52. En ce qui concerne l'allégation de Veritaaq, qui prétend que TPSGC n'a pas évalué correctement les tarifs journaliers par catégorie, le Tribunal remarque que, au paragraphe 7 de la section Plaidoirie et réponse à la plainte du RIF, TPSGC reconnaît que le paragraphe 7(i) exige une évaluation des tarifs journaliers par catégorie. Néanmoins, la prépondérance de la preuve indique que TPSGC a évalué les tarifs journaliers en fonction du coût total plutôt que par catégorie. Plus important encore, Veritaaq a soutenu qu'un représentant de TPSGC a dit ne pas avoir validé les tarifs journaliers par catégorie et que TPSGC était d'avis que le coût total de toutes les soumissions était relativement concurrentiel. Bien que TPSGC nie ces affirmations, il n'a pas fourni d'autres versions des événements ni d'autres preuves qu'il avait évalué les tarifs journaliers par catégorie.

53. Pour les motifs susmentionnés, le Tribunal conclut que TPSGC n'a pas évalué les propositions de façon entièrement conforme aux exigences obligatoires des documents d'appel d'offres, contrairement au paragraphe 506(6) de l'ACI et aux alinéas 1015(4)c) et 1015(4)d) de l'ALÉNA.

54. En ce qui concerne l'allégation de Veritaaq selon laquelle la formule de pondération utilisée dans la section « Évaluation financière » de la DP permet aux fournisseurs de profiter indûment de l'utilisation de faibles tarifs journaliers, le Tribunal remarque que la période pendant laquelle il était possible de soulever cette question a commencé lorsque Veritaaq a lu la DP et les modifications apportées à l'invitation à soumissionner. Cependant, Veritaaq n'a soulevé cette question qu'au moment de sa plainte au Tribunal, c.-à-d. bien après le délai prescrit par l'article 6 du Règlement. Le Tribunal rejette donc ce motif de plainte.

55. Aux termes du paragraphe 30.15(3) de la Loi, le Tribunal doit tenir compte de toutes les circonstances relatives au marché public lorsqu'il recommande les mesures correctives appropriées. À ce propos, le Tribunal remarque que le fait que TPSGC n'a pas correctement évalué les propositions représente une lacune grave dans la procédure de passation du marché public. En particulier, parce que le critère servant à déterminer les « tarifs journaliers excessivement bas » a été mal appliqué, la proposition des soumissionnaires retenus aurait pu être déclarée non conforme. Il n'est pas établi toutefois que cette lacune ait porté préjudice à la partie plaignante ou aux autres soumissionnaires. En fait, les soumissionnaires retenus - qui ont déjà entrepris les travaux prévus au contrat - auraient pu être retenus même si le critère avait été appliqué correctement. Par conséquent, dans les circonstances, le Tribunal recommande que les propositions soient réévaluées et que, pour cette réévaluation, les deux éléments de la définition du tarif journalier excessivement bas de l'article 7 soient appliqués par catégorie.

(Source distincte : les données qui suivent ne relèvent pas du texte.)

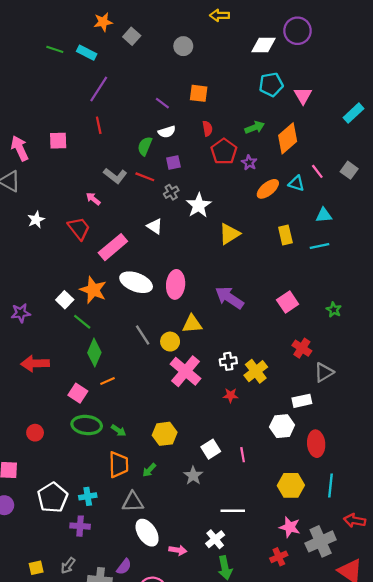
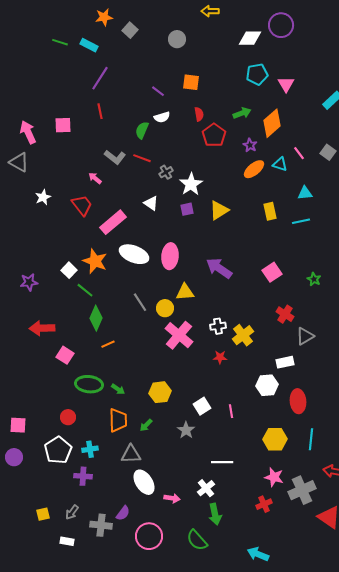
purple square: (173, 163) -> (187, 209), moved
purple star: (249, 163) -> (250, 145), moved
pink square: (78, 393) -> (65, 355), moved
red circle: (35, 433) -> (68, 417), moved

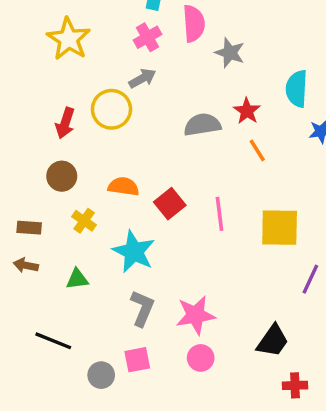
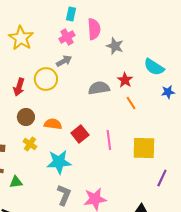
cyan semicircle: (297, 89) -> (154, 67), turned -60
brown circle: (62, 176) -> (26, 117), moved
cyan star: (134, 252) -> (59, 162), turned -30
green triangle: (77, 279) -> (16, 182), moved

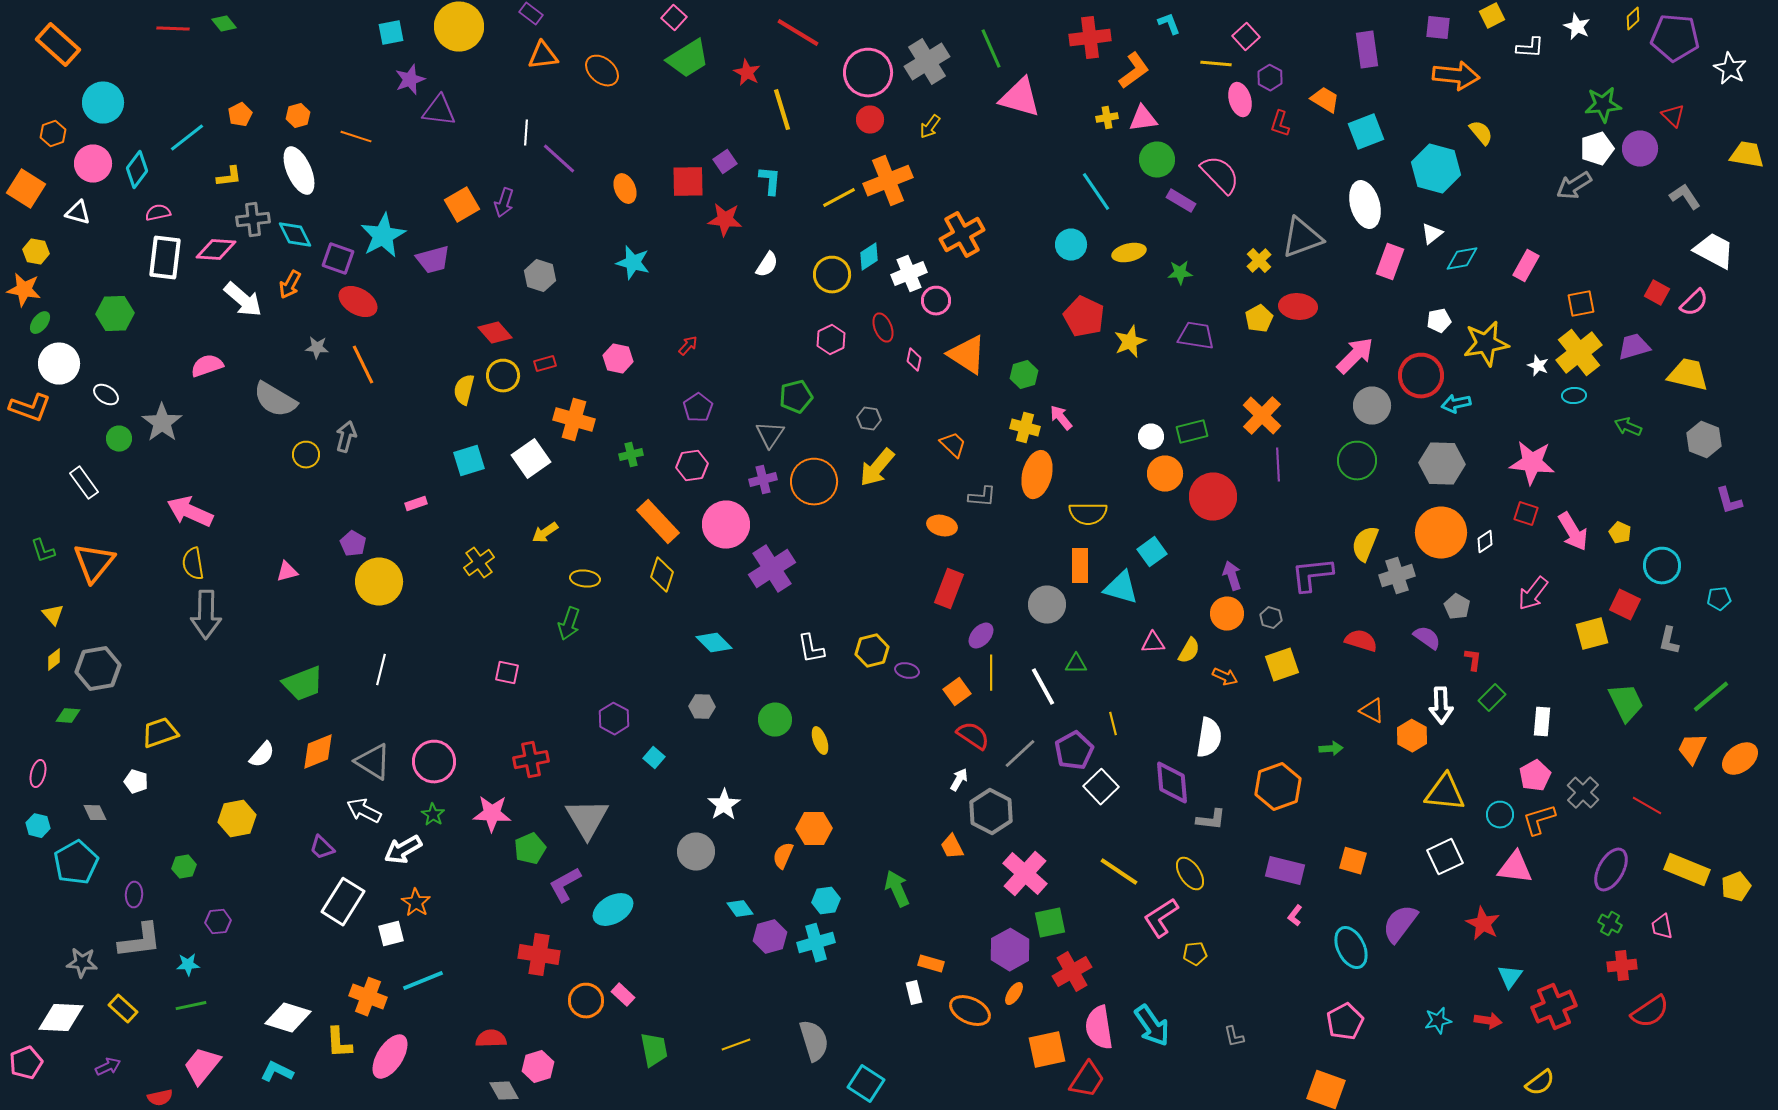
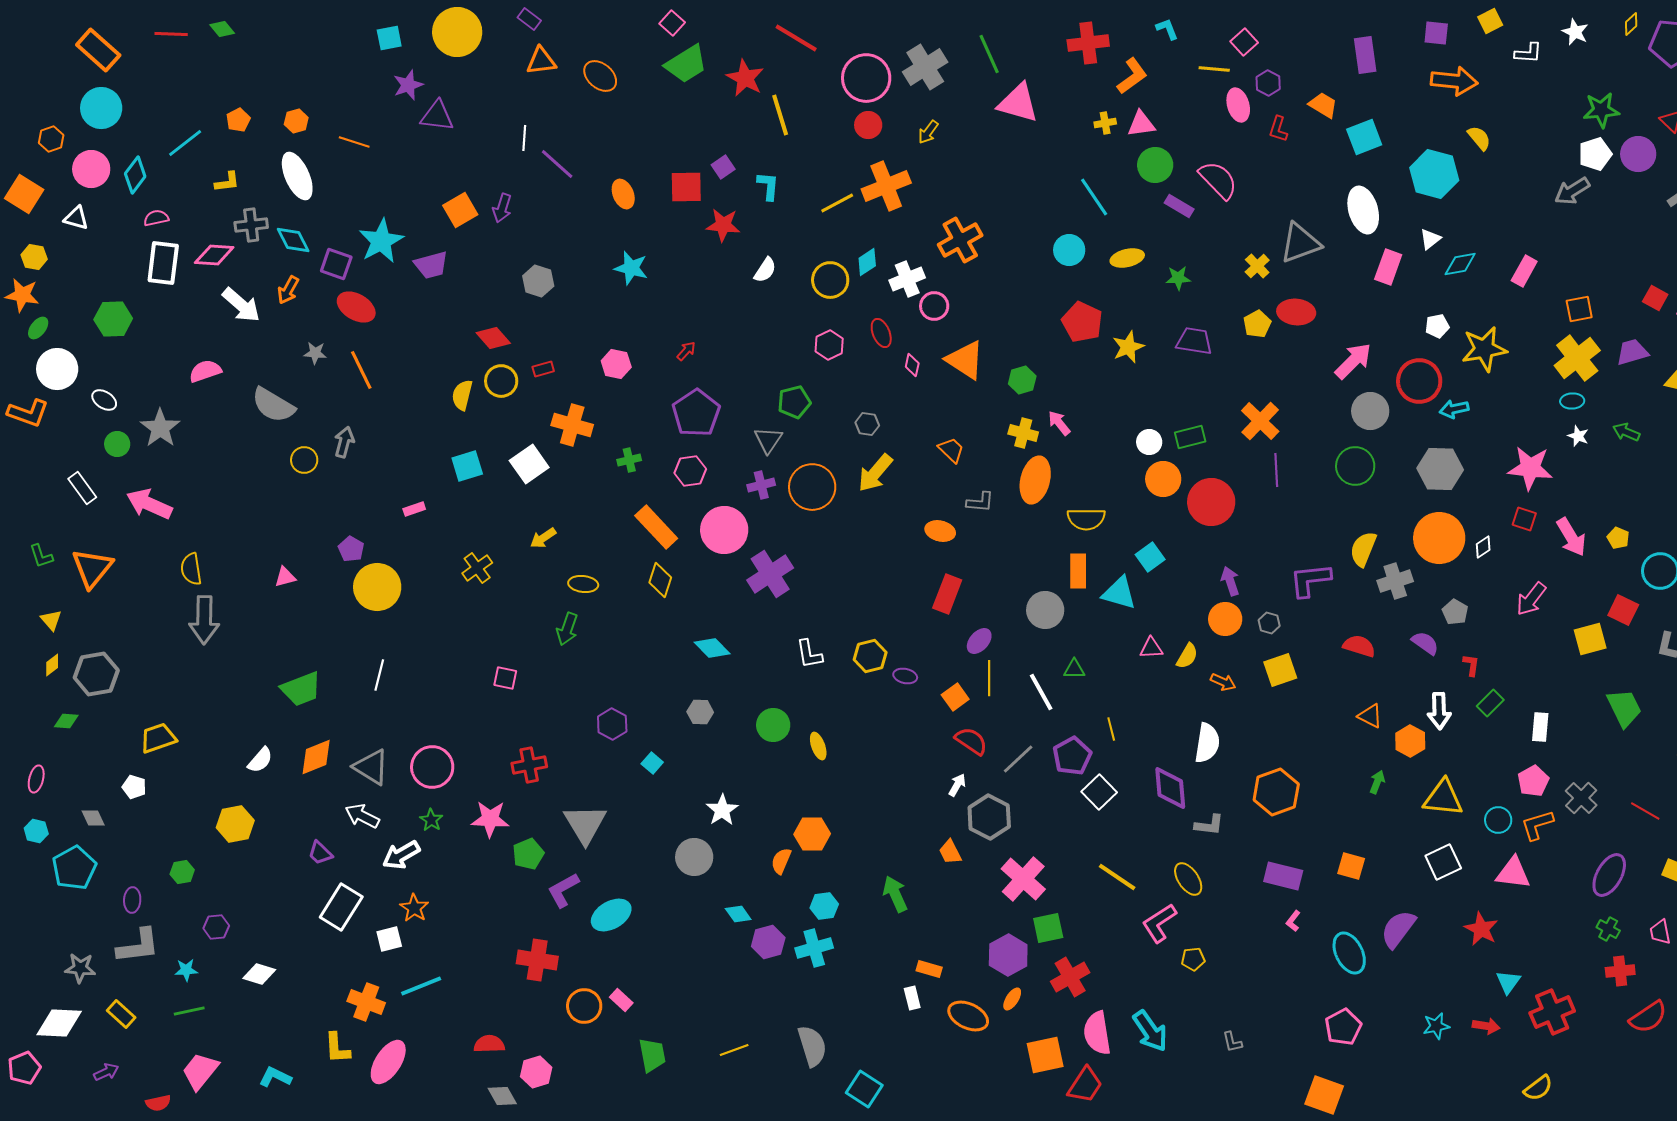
orange rectangle: (58, 45) -> (98, 50), moved
red star: (747, 73) -> (745, 78), size x1.4
white star: (1538, 366) -> (1578, 436), moved
purple pentagon: (698, 408) -> (696, 413), size x1.6
pink arrow: (190, 512) -> (149, 504), moved
green arrow: (1331, 749) -> (1377, 782), moved, turned -65
white diamond: (288, 1018) -> (259, 974), moved, size x0.7

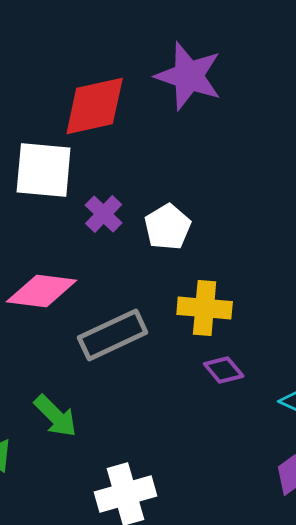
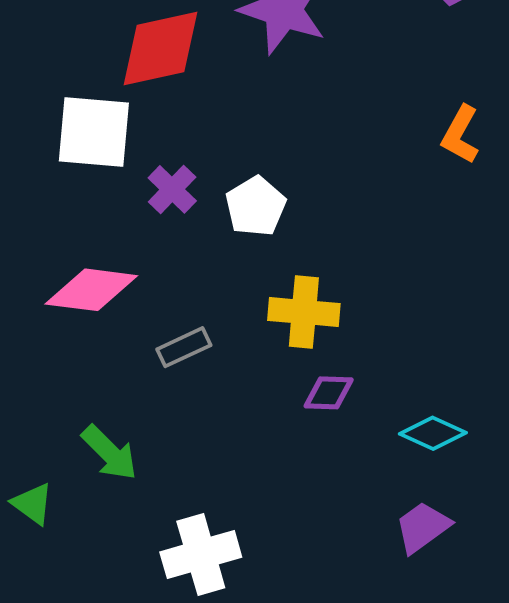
gray rectangle: (113, 335) -> (184, 347), size x0.6
purple diamond: (224, 370) -> (329, 393), turned -48

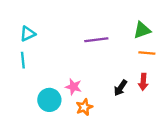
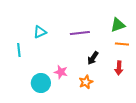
cyan triangle: (28, 34) -> (40, 32), moved
black arrow: (120, 88) -> (93, 58), moved
orange star: (84, 107) -> (86, 82), moved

56. Le Tribunal accorde à Veritaaq le remboursement des frais raisonnables qu'elle a engagés pour la préparation et le traitement de la plainte. Pour déterminer le montant de l'indemnité, le Tribunal a tenu compte de sa Ligne directrice sur la fixation des frais dans une procédure portant sur un marché public (la Ligne directrice), laquelle fonde l'évaluation du degré de complexité d'une plainte sur trois critères : la complexité du marché public, la complexité de la plainte et la complexité de la procédure.

DÉCISION DU TRIBUNAL

57. Aux termes du paragraphe 30.14(2) de la Loi, le Tribunal détermine que la plainte est fondée en partie.

58. Aux termes des paragraphes 30.15(2) et 30.15(3) de la Loi, le Tribunal recommande, à titre de mesure corrective, que TPSGC réévalue les propositions et que la réévaluation soit limitée à la détermination de l'expression « tarif journalier excessivement bas » de chaque catégorie qui est définie à l'article D.6 de la DP, modifiée par l'article 7.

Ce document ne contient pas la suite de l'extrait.